Adverse events will be monitored for by the clinical investigators and research midwife at ward rounds or perinatal review sessions. The research midwife will also monitor for adverse events as she extracts clinical data from the case notes. Adverse events entered into the data management software will automatically trigger the generation of an email alert to the obstetrician and paediatrician investigators. Additionally, results of the EPDS within the psychosocial questionnaire will be monitored to ascertain offers of referral.

A Data Safety Monitoring Committee (DSMC) has been formed to assess emerging external evidence in relation to STan, and to monitor adverse events, compliance with trial protocol and progress of recruitment. The DSMC will be notified of and meet as soon as possible after the occurrence of any of the following adverse events: maternal death; and fetal or neonatal death that could be reasonably attributed to, or partly caused by, CTG + STan or CTG alone. The DSMC will also be notified of and asked to deliberate on adverse events including unplanned intensive care admissions (maternal or neonatal) and any other adverse event of significant concern to the investigators or clinical staff. The committee will also be convened in the event that the chief investigator (CW) receives a report of an adverse event, due to STan monitoring, from weekly alerts of the published literature. Responses of the DSMC may include cessation of the study or modification of the protocol, which will in turn be re-submitted to the ethics committees.

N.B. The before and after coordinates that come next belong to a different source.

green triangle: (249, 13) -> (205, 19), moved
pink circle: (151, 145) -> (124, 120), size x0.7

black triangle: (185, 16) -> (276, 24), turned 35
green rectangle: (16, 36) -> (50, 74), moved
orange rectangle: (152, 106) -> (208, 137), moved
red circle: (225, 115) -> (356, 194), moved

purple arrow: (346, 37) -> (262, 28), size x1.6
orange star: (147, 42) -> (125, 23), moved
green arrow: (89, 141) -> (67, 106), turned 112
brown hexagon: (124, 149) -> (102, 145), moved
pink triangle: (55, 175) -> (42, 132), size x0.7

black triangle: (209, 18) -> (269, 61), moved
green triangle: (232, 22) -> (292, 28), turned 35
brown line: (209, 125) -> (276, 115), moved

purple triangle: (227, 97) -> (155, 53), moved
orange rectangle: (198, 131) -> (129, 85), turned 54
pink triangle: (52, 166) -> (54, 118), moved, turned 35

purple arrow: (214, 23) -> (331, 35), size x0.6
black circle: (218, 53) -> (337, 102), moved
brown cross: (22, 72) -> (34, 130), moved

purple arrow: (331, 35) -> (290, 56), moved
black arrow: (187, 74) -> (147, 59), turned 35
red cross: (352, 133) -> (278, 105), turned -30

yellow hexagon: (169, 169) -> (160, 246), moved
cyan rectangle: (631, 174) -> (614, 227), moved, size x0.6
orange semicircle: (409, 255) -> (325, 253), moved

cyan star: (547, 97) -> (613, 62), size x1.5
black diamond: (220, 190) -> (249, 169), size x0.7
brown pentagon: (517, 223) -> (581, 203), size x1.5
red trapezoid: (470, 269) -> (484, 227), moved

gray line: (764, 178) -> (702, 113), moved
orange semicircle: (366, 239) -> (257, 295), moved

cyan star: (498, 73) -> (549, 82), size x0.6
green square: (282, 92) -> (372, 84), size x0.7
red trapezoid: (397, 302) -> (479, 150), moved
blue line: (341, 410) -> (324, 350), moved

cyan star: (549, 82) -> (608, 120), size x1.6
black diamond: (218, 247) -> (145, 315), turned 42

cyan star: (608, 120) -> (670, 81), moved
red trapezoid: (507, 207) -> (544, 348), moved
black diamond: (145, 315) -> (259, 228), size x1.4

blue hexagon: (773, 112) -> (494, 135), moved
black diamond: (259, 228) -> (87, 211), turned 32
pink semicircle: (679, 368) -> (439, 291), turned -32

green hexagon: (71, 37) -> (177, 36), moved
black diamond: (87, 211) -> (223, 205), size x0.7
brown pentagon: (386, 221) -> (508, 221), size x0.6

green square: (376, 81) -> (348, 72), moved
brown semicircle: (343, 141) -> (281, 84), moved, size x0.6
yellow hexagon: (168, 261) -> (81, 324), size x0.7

Results will be disseminated via peer-reviewed publications as well as at institutional and state-based clinical meetings and national and international conferences such as the Perinatal Society of Australia and New Zealand and the Royal College of Obstetrics and Gynaecology. It is expected that the study will also be the subject of journal clubs and Twitter feeds, and we will ensure that the results are translated into relevant clinical guidelines, practice and policy briefs, news releases, educational sessions and one-to-one briefings. Results will also be directly disseminated via the Women’s Healthcare Australasia Clinical Network.

The trial is currently recruiting participants. Current protocol version 28 (13 March 2019). Recruitment commenced in 22 January 2018; expected recruitment completion is July 2020. The primary investigator will notify the trial register, the ethics committees, the DSMC and this journal should any major changes be made to the trial protocol.